> How to complete this task
Exclude images; transcribe the rest of the data exactly.

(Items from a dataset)
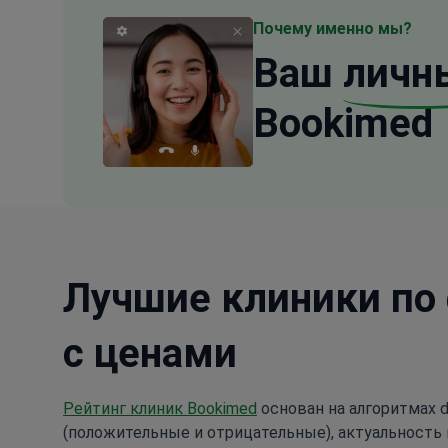
Почему именно мы?
Ваш
личн
Bookimed
Лучшие клиники по
с ценами
Рейтинг клиник Bookimed
основан на алгоритмах d
(положительные и отрицательные), актуальность 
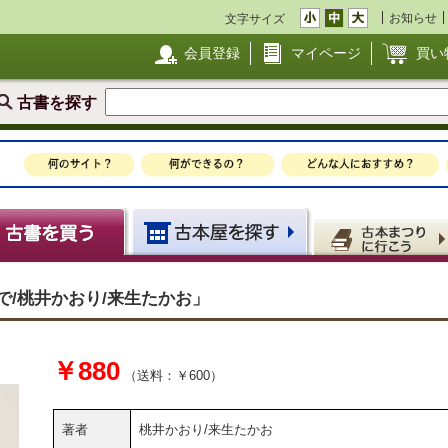
お知らせ
文字サイズ
会員登録
マイページ
買い
古書を探す
で/桃井かおり/来生たかお」
￥880
（送料：￥600）
著者
桃井かおり/来生たかお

> Answer section
Почему именно мы?
Ваш
личн
Bookimed
Лучшие клиники по
с ценами
Рейтинг клиник Bookimed
основан на алгоритмах d
(положительные и отрицательные), актуальность 
お知らせ
文字サイズ
会員登録
マイページ
買い
古書を探す
で/桃井かおり/来生たかお」
￥880
（送料：￥600）
著者
桃井かおり/来生たかお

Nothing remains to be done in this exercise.